*** Block opens ***

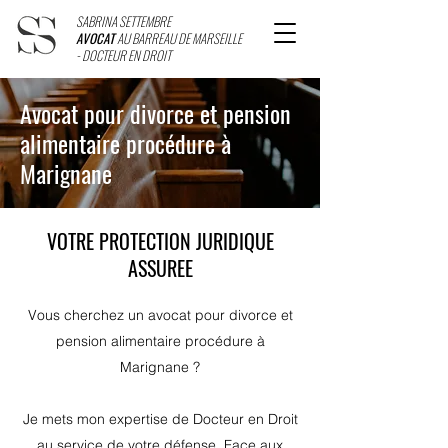
SABRINA SETTEMBRE
AVOCAT
AU BARREAU DE MARSEILLE
- DOCTEUR EN DROIT
Avocat pour divorce et pension
alimentaire procédure à
Marignane
VOTRE PROTECTION JURIDIQUE
ASSUREE
Vous cherchez un avocat pour divorce et
pension alimentaire procédure à
Marignane ?
Je mets mon expertise de Docteur en Droit
au service de votre défense. Face aux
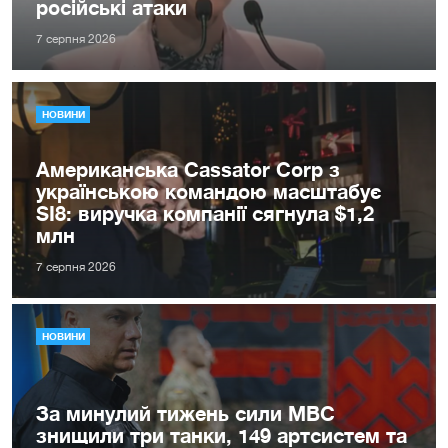
російські атаки
7 серпня 2026
НОВИНИ
Американська Cassator Corp з
українською командою масштабує
SI8: виручка компанії сягнула $1,2
млн
7 серпня 2026
НОВИНИ
За минулий тижень сили МВС
знищили три танки, 149 артсистем та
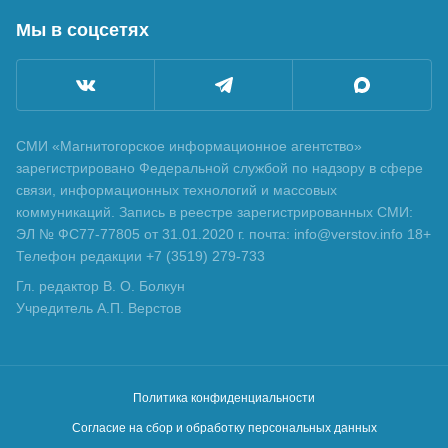
Мы в соцсетях
СМИ «Магнитогорское информационное агентство»
зарегистрировано Федеральной службой по надзору в сфере
связи, информационных технологий и массовых
коммуникаций. Запись в реестре зарегистрированных СМИ:
ЭЛ № ФС77-77805 от 31.01.2020 г. почта: info@verstov.info 18+
Телефон редакции +7 (3519) 279-733
Гл. редактор В. О. Болкун
Учредитель А.П. Верстов
Политика конфиденциальности
Согласие на сбор и обработку персональных данных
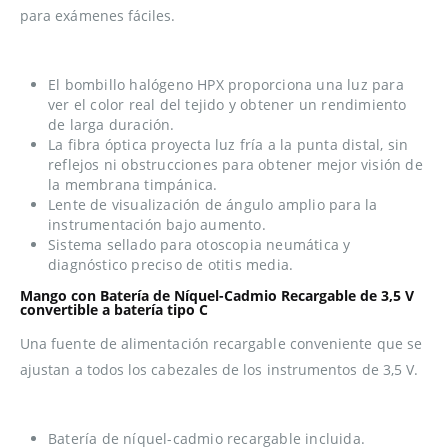
para exámenes fáciles.
El bombillo halógeno HPX proporciona una luz para
ver el color real del tejido y obtener un rendimiento
de larga duración.
La fibra óptica proyecta luz fría a la punta distal, sin
reflejos ni obstrucciones para obtener mejor visión de
la membrana timpánica.
Lente de visualización de ángulo amplio para la
instrumentación bajo aumento.
Sistema sellado para otoscopia neumática y
diagnóstico preciso de otitis media.
Mango con Batería de Níquel-Cadmio Recargable de 3,5 V
convertible a batería tipo C
Una fuente de alimentación recargable conveniente que se
ajustan a todos los cabezales de los instrumentos de 3,5 V.
Batería de níquel-cadmio recargable incluida.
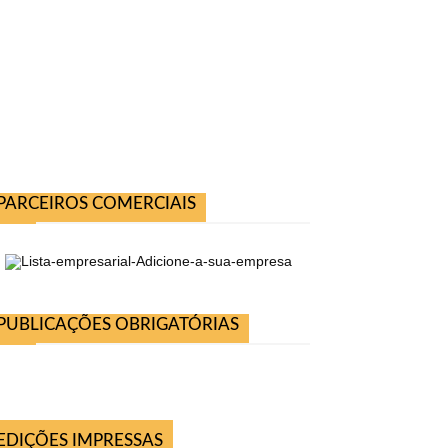
PARCEIROS COMERCIAIS
PUBLICAÇÕES OBRIGATÓRIAS
EDIÇÕES IMPRESSAS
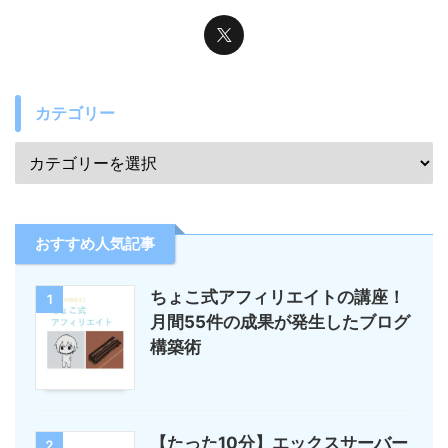
カテゴリー
おすすめ人気記事
ちょこ式アフィリエイトの講座！
1
月間55件の成果が発生したブログ
構築術
【たった10分】エックスサーバー
2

*** Block closes ***

* **To do**:
Quote the records above in full, dropping each picture.

* **Response to the task**:
SABRINA SETTEMBRE
AVOCAT
AU BARREAU DE MARSEILLE
- DOCTEUR EN DROIT
Avocat pour divorce et pension
alimentaire procédure à
Marignane
VOTRE PROTECTION JURIDIQUE
ASSUREE
Vous cherchez un avocat pour divorce et
pension alimentaire procédure à
Marignane ?
Je mets mon expertise de Docteur en Droit
au service de votre défense. Face aux
російські атаки
7 серпня 2026
НОВИНИ
Американська Cassator Corp з
українською командою масштабує
SI8: виручка компанії сягнула $1,2
млн
7 серпня 2026
НОВИНИ
За минулий тижень сили МВС
знищили три танки, 149 артсистем та
Мы в соцсетях
СМИ «Магнитогорское информационное агентство»
зарегистрировано Федеральной службой по надзору в сфере
связи, информационных технологий и массовых
коммуникаций. Запись в реестре зарегистрированных СМИ:
ЭЛ № ФС77-77805 от 31.01.2020 г. почта: info@verstov.info 18+
Телефон редакции +7 (3519) 279-733
Гл. редактор В. О. Болкун
Учредитель А.П. Верстов
Политика конфиденциальности
Согласие на сбор и обработку персональных данных
para exámenes fáciles.
El bombillo halógeno HPX proporciona una luz para
ver el color real del tejido y obtener un rendimiento
de larga duración.
La fibra óptica proyecta luz fría a la punta distal, sin
reflejos ni obstrucciones para obtener mejor visión de
la membrana timpánica.
Lente de visualización de ángulo amplio para la
instrumentación bajo aumento.
Sistema sellado para otoscopia neumática y
diagnóstico preciso de otitis media.
Mango con Batería de Níquel-Cadmio Recargable de 3,5 V
convertible a batería tipo C
Una fuente de alimentación recargable conveniente que se
ajustan a todos los cabezales de los instrumentos de 3,5 V.
Batería de níquel-cadmio recargable incluida.
PARCEIROS COMERCIAIS
PUBLICAÇÕES OBRIGATÓRIAS
EDIÇÕES IMPRESSAS
カテゴリー
おすすめ人気記事
ちょこ式アフィリエイトの講座！
1
月間55件の成果が発生したブログ
構築術
【たった10分】エックスサーバー
2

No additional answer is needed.